Salman Sartaj Ahmed, Zakir Ali, Takahashi Hiroki
Department of Informatics, Graduate School of Informatics and Engineering, The University of Electro-Communications, Tokyo 182-8585, Japan.
Artificial Intelligence Exploration Research Center/Meta-Networking Research Center, The University of Electro-Communications, Tokyo 182-8585, Japan.
Sensors (Basel). 2023 Nov 10;23(22):9088. doi: 10.3390/s23229088.
In the field of computer vision, hand pose estimation (HPE) has attracted significant attention from researchers, especially in the fields of human-computer interaction (HCI) and virtual reality (VR). Despite advancements in 2D HPE, challenges persist due to hand dynamics and occlusions. Accurate extraction of hand features, such as edges, textures, and unique patterns, is crucial for enhancing HPE. To address these challenges, we propose SDFPoseGraphNet, a novel framework that combines the strengths of the VGG-19 architecture with spatial attention (SA), enabling a more refined extraction of deep feature maps from hand images.

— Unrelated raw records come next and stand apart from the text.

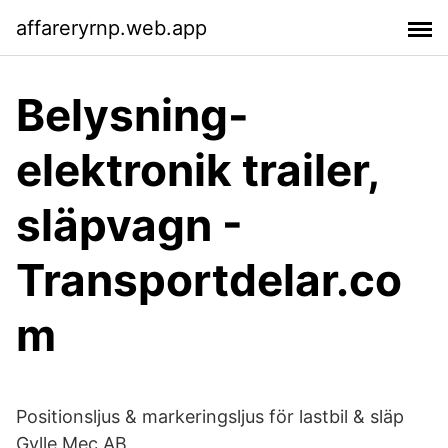
affareryrnp.web.app
Belysning-
elektronik trailer,
släpvagn -
Transportdelar.co
m
Positionsljus & markeringsljus för lastbil & släp
Gylle Mec AB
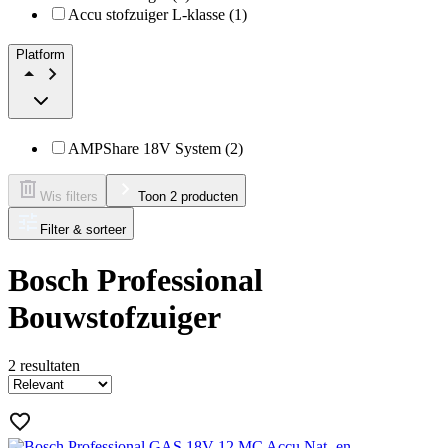
Accu stofzuiger L-klasse (1)
Platform
AMPShare 18V System (2)
Wis filters
Toon 2 producten
Filter & sorteer
Bosch Professional
Bouwstofzuiger
2
resultaten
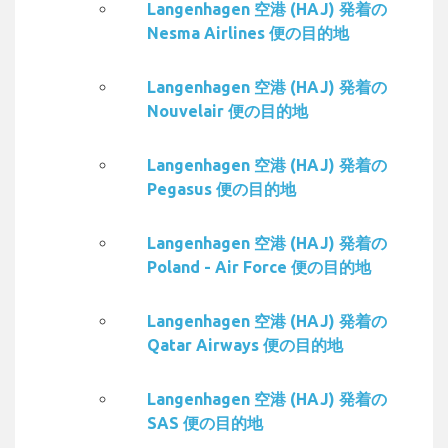
Langenhagen 空港 (HAJ) 発着の
Nesma Airlines 便の目的地
Langenhagen 空港 (HAJ) 発着の
Nouvelair 便の目的地
Langenhagen 空港 (HAJ) 発着の
Pegasus 便の目的地
Langenhagen 空港 (HAJ) 発着の
Poland - Air Force 便の目的地
Langenhagen 空港 (HAJ) 発着の
Qatar Airways 便の目的地
Langenhagen 空港 (HAJ) 発着の
SAS 便の目的地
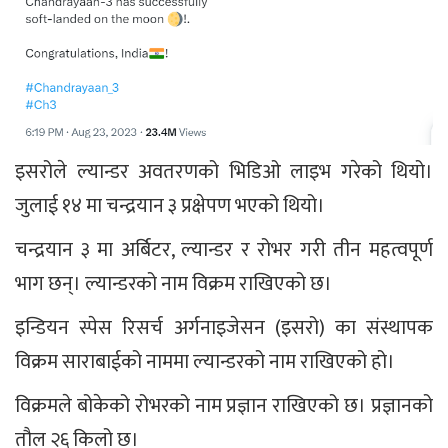
इसरोले ल्यान्डर अवतरणको भिडिओ लाइभ गरेको थियो।
जुलाई १४ मा चन्द्रयान ३ प्रक्षेपण भएको थियो।
चन्द्रयान ३ मा अर्बिटर, ल्यान्डर र रोभर गरी तीन महत्वपूर्ण
भाग छन्। ल्यान्डरको नाम विक्रम राखिएको छ।
इन्डियन स्पेस रिसर्च अर्गनाइजेसन (इसरो) का संस्थापक
विक्रम साराबाईको नाममा ल्यान्डरको नाम राखिएको हो।
विक्रमले बोकेको रोभरको नाम प्रज्ञान राखिएको छ। प्रज्ञानको
तौल २६ किलो छ।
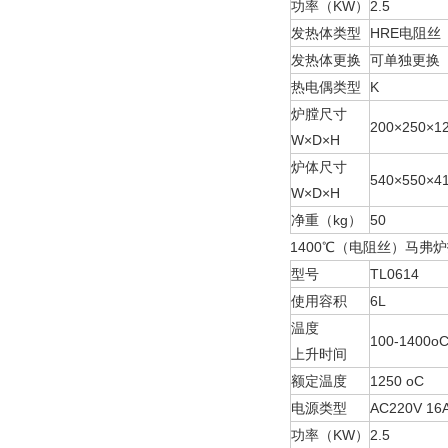
功率（KW）
2.5
发热体类型
HRE电阻丝
发热体更换
可单独更换
热电偶类型
K
炉膛尺寸
200×250×1
W×D×H
炉体尺寸
540×550×4
W×D×H
净重（kg）
50
1400℃（电阻丝）马弗
型号
TL0614
使用容积
6L
温度
100-1400o
上升时间
额定温度
1250 oC
电源类型
AC220V 16
功率（KW）
2.5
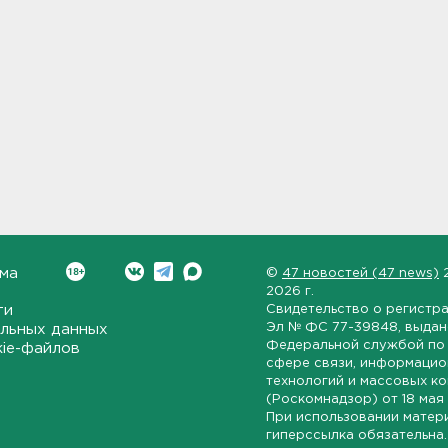
ма
©
47 новостей (47 news)
2026 г.
ти
Свидетельство о регистр
Эл № ФС 77-39848
, выда
льных данных
Федеральной службой по 
kie-файлов
сфере связи, информаци
технологий и массовых к
(Роскомнадзор) от
18 мая
При использовании матер
гиперссылка обязательна.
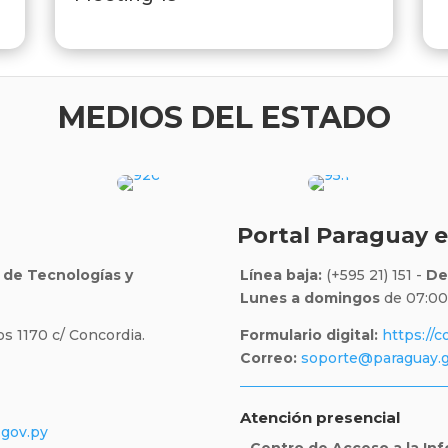
MEDIOS DEL ESTADO
Portal Paraguay e
o de Tecnologías y
Línea baja:
(+595 21) 151 -
De
Lunes a domingos
de 07:00 
os 1170 c/ Concordia.
Formulario digital:
https://c
Correo:
soporte@paraguay.g
Atención presencial
gov.py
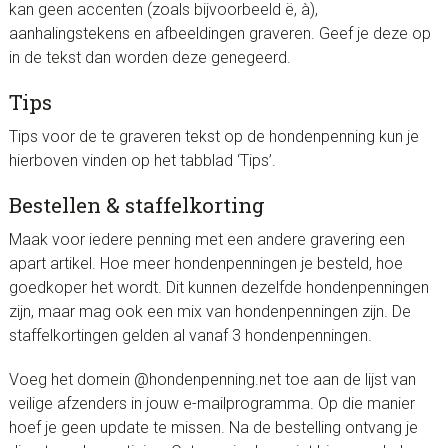
kan geen accenten (zoals bijvoorbeeld ë, à),
aanhalingstekens en afbeeldingen graveren. Geef je deze op
in de tekst dan worden deze genegeerd.
Tips
Tips voor de te graveren tekst op de hondenpenning kun je
hierboven vinden op het tabblad ‘Tips’.
Bestellen & staffelkorting
Maak voor iedere penning met een andere gravering een
apart artikel. Hoe meer hondenpenningen je besteld, hoe
goedkoper het wordt. Dit kunnen dezelfde hondenpenningen
zijn, maar mag ook een mix van hondenpenningen zijn. De
staffelkortingen gelden al vanaf 3 hondenpenningen.
Voeg het domein @hondenpenning.net toe aan de lijst van
veilige afzenders in jouw e-mailprogramma. Op die manier
hoef je geen update te missen. Na de bestelling ontvang je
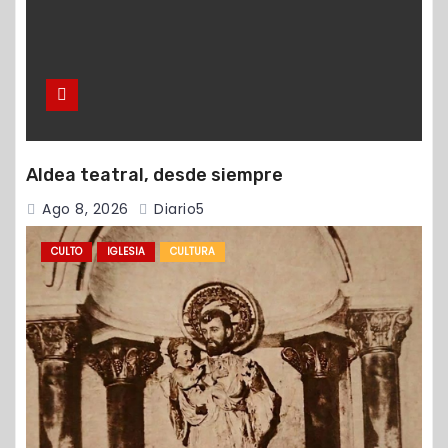
Aldea teatral, desde siempre
Ago 8, 2026
Diario5
CULTO
IGLESIA
CULTURA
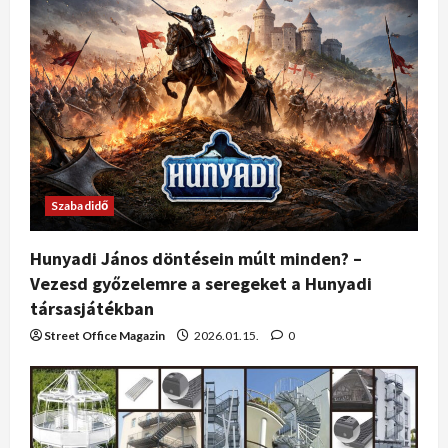
Szabadidő
Hunyadi János döntésein múlt minden? –
Vezesd győzelemre a seregeket a Hunyadi
társasjátékban
Street Office Magazin
2026.01.15.
0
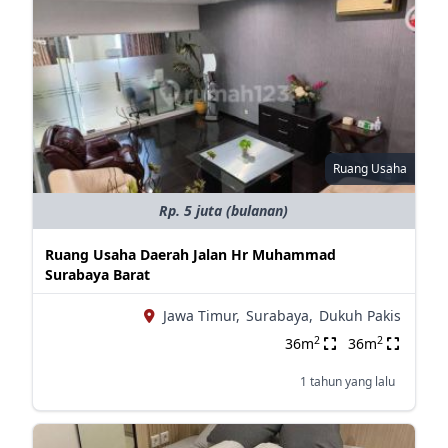
Ruang Usaha
Rp. 5 juta (bulanan)
Ruang Usaha Daerah Jalan Hr Muhammad
Surabaya Barat
Jawa Timur,
Surabaya,
Dukuh Pakis
2
2
36m
36m
1 tahun yang lalu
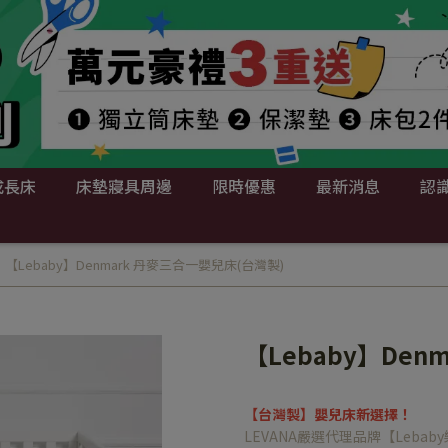
成長床
床墊寢具周邊
限時優惠
最新消息
認識
【Lebaby】Denmark 丹麥三合一嬰兒床(台灣製)
【Lebaby】Den
【台灣製】嬰兒床新選擇！
LEVANA嚴選代理品牌【Leba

By incorporating the Pose Graph Model (PGM), the network adaptively processes these feature maps to provide tailored pose estimations. First Inference Module (FIM) potentials, alongside adaptively learned parameters, contribute to the PGM's final pose estimation. The SDFPoseGraphNet, with its end-to-end trainable design, optimizes across all components, ensuring enhanced precision in hand pose estimation. Our proposed model outperforms existing state-of-the-art methods, achieving an average precision of 7.49% against the Convolution Pose Machine (CPM) and 3.84% in comparison to the Adaptive Graphical Model Network (AGMN).
在计算机视觉领域,手部姿态估计(HPE)已引起研究人员的广泛关注,尤其是在人机交互(HCI)和虚拟现实(VR)领域。尽管二维手部姿态估计取得了进展,但由于手部动态和遮挡问题,挑战依然存在。准确提取手部特征,如边缘、纹理和独特图案,对于增强手部姿态估计至关重要。为应对这些挑战,我们提出了SDFPoseGraphNet,这是一个新颖的框架,它将VGG - 19架构的优势与空间注意力(SA)相结合,能够从手部图像中更精细地提取深度特征图。通过整合姿态图模型(PGM),该网络自适应地处理这些特征图,以提供定制化的姿态估计。第一推理模块(FIM)势,连同自适应学习的参数,有助于PGM的最终姿态估计。SDFPoseGraphNet采用端到端可训练设计,对所有组件进行优化,确保手部姿态估计的精度得到提高。我们提出的模型优于现有的最先进方法,与卷积姿态机(CPM)相比,平均精度提高了7.49%,与自适应图形模型网络(AGMN)相比提高了3.84%。